I always wondered why Godzilla spends most of his time underwater when he's generally considered to be a mutated from a land based dinosaur; does he dwell in the sea for biological reasons to do with his radioactive nature?
Well, we have to remember there have been at least a couple of different origins for Godzilla over the decades. The original films treated Godzilla as a member of a "living fossil" dinosaur species that had survived undiscovered in the ocean depths for the 2 million years [sic] since the dinosaurs had died out. We know that this was the natural form of that species because there was more than one of them; the original Godzilla was killed at the end of the first film, and the Godzilla who debuted in
Godzilla Raids Again and continued through the rest of the Showa Era was explicitly described by Dr. Yamane as
dai-ni no Gojira, "a second Godzilla." Plus we later met a third, juvenile member of the species, Minya.

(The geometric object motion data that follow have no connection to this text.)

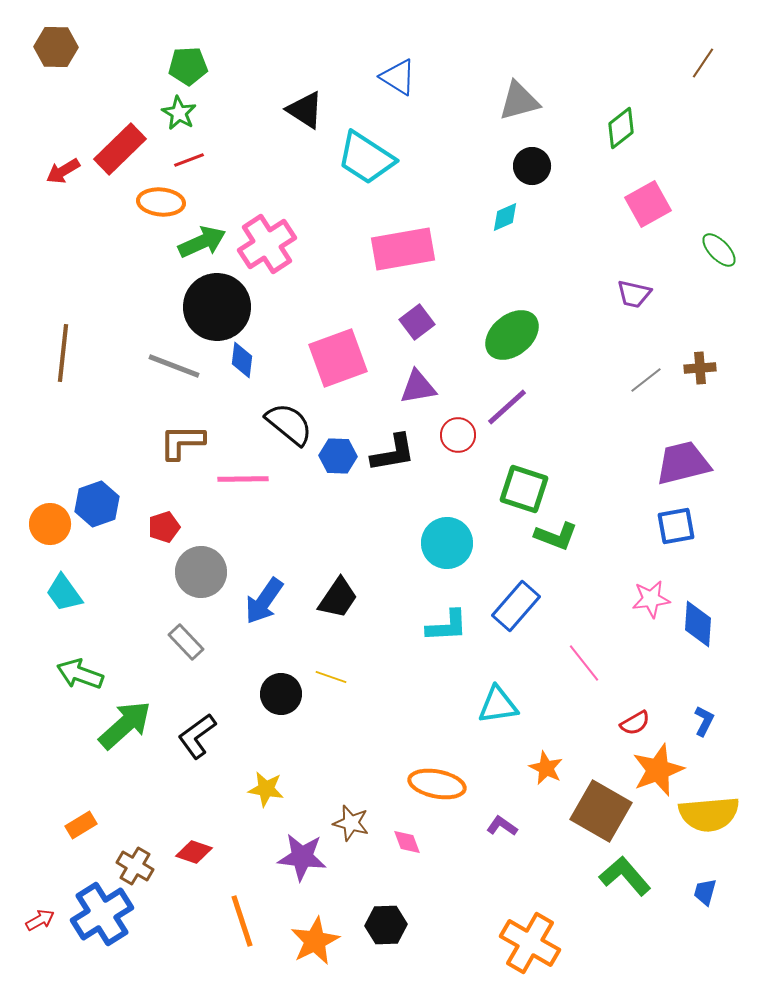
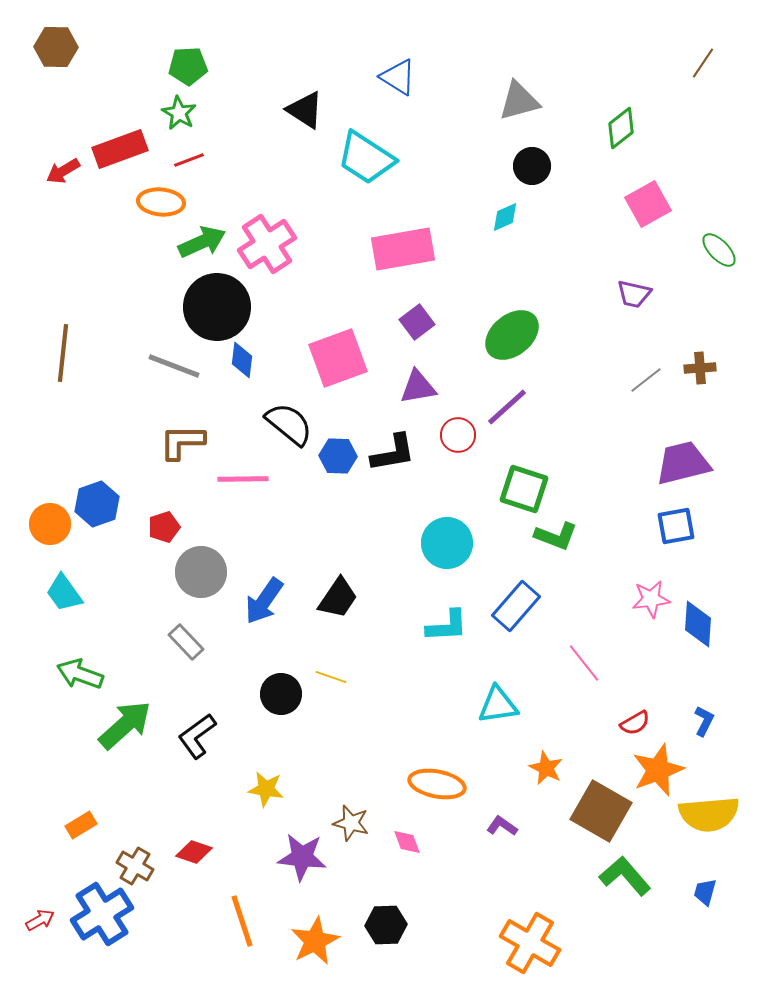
red rectangle at (120, 149): rotated 24 degrees clockwise
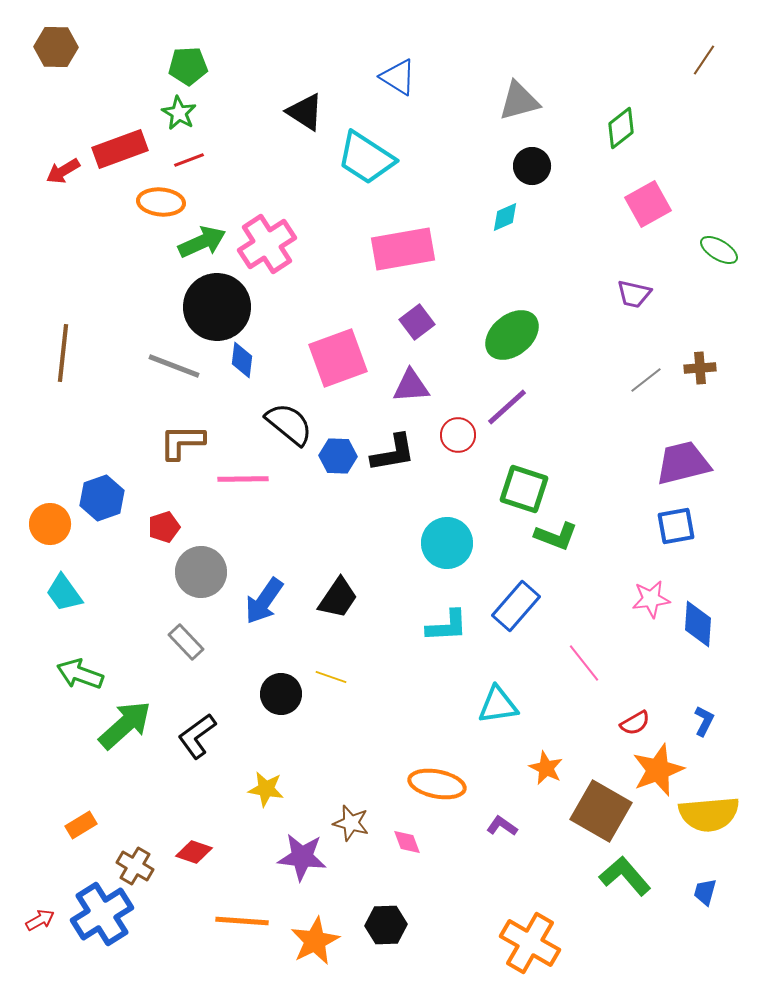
brown line at (703, 63): moved 1 px right, 3 px up
black triangle at (305, 110): moved 2 px down
green ellipse at (719, 250): rotated 15 degrees counterclockwise
purple triangle at (418, 387): moved 7 px left, 1 px up; rotated 6 degrees clockwise
blue hexagon at (97, 504): moved 5 px right, 6 px up
orange line at (242, 921): rotated 68 degrees counterclockwise
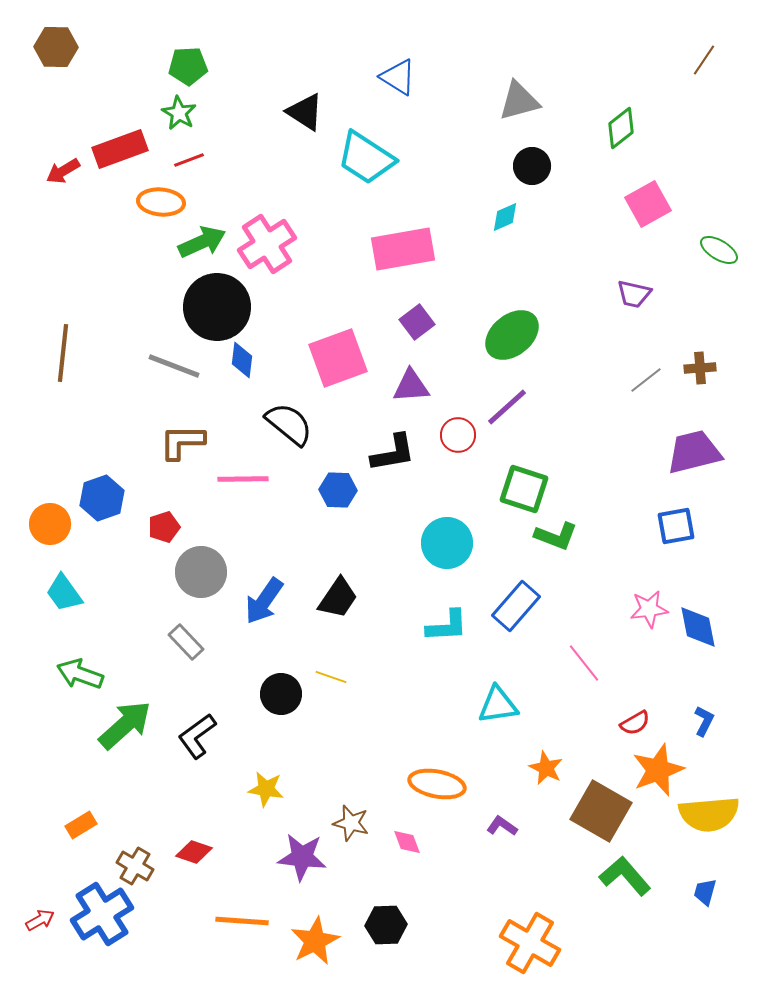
blue hexagon at (338, 456): moved 34 px down
purple trapezoid at (683, 463): moved 11 px right, 11 px up
pink star at (651, 599): moved 2 px left, 10 px down
blue diamond at (698, 624): moved 3 px down; rotated 15 degrees counterclockwise
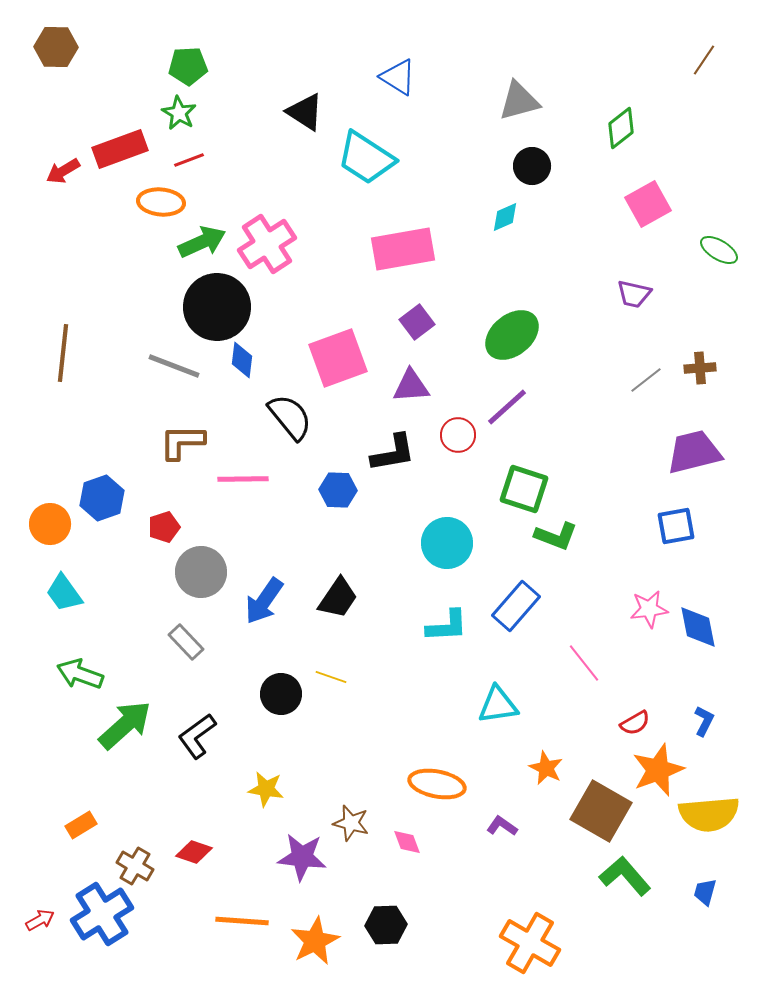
black semicircle at (289, 424): moved 1 px right, 7 px up; rotated 12 degrees clockwise
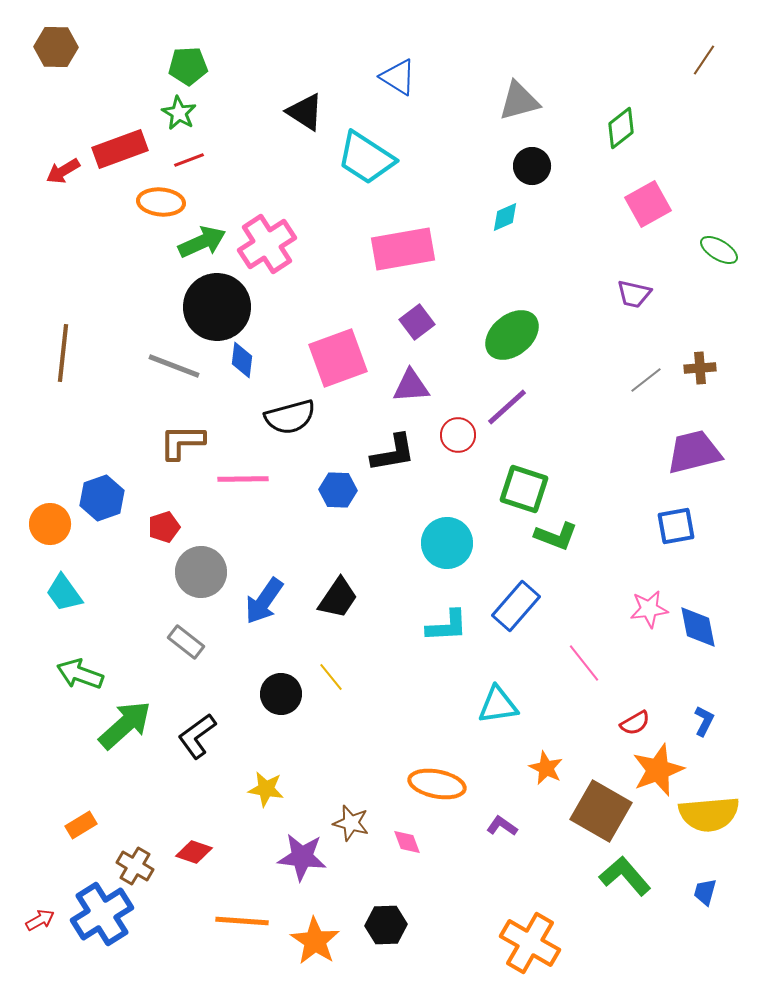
black semicircle at (290, 417): rotated 114 degrees clockwise
gray rectangle at (186, 642): rotated 9 degrees counterclockwise
yellow line at (331, 677): rotated 32 degrees clockwise
orange star at (315, 941): rotated 12 degrees counterclockwise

So the original idea wasn't so much that the Marshall Islands atomic tests had mutated the Godzillae as that it had displaced them from their natural aquatic habitat, causing them to storm onto land in search of new food sources, and had also contaminated them with radioactivity, which they were somehow able to direct through their breath and focus into a weapon.
(Compare the 1955 Harryhausen film
It Came from Beneath the Sea. The giant octopus in that film was also treated as a naturally occurring giant that had been radioactively contaminated by the exact same Marshall Islands tests, enabling the fish it preyed on to sense its radioactivity and flee, and thus requiring it to leave its feeding grounds in search of new, less radiosensitive food sources like human beings. See also the 1954
Them!, the first movie about giant mutant animals
created by radiation; in that film, radiation didn't make individual ants grow larger, but had gradually mutated an ant species into progressively larger forms over many generations since the earliest nuclear tests in 1945.)
It wasn't until the 1984 reboot that Godzilla was reinterpreted as a creature that fed on and was powered by radioactivity (shifting the allegorical focus from atomic weapons testing to the nuclear power plants which Godzilla now targeted and fed upon), and it wasn't until the 1991 installment of the reboot (Heisei) continuity,
Godzilla vs. King Ghidorah, that we got the revised origin wherein Godzilla was originally a surviving, land-dwelling carnosaur that was only about twice the size of a T. rex until he was exposed to radioactivity and transformed into a giant. The Heisei series assumed that exposure to radiation would consistently transform surviving dinosaurs into giant forms; the same thing happened with Rodan and with Baby Godzilla/Godzilla Junior. But the Heisei films were also quite inconsistent on the question of whether the post-1954 Godzilla was the original somehow returned from the dead or a second member of the same species (in which case having them both undergo the same mutation would be rather implausible). The first couple of Heisei films were ambiguous, the third assumed it was the original, but the concluding film of the series explicitly indicated that it was a second, distinct Godzilla. (My best rationalization is that they originally believed it to be the original but later figured out it was a separate one.)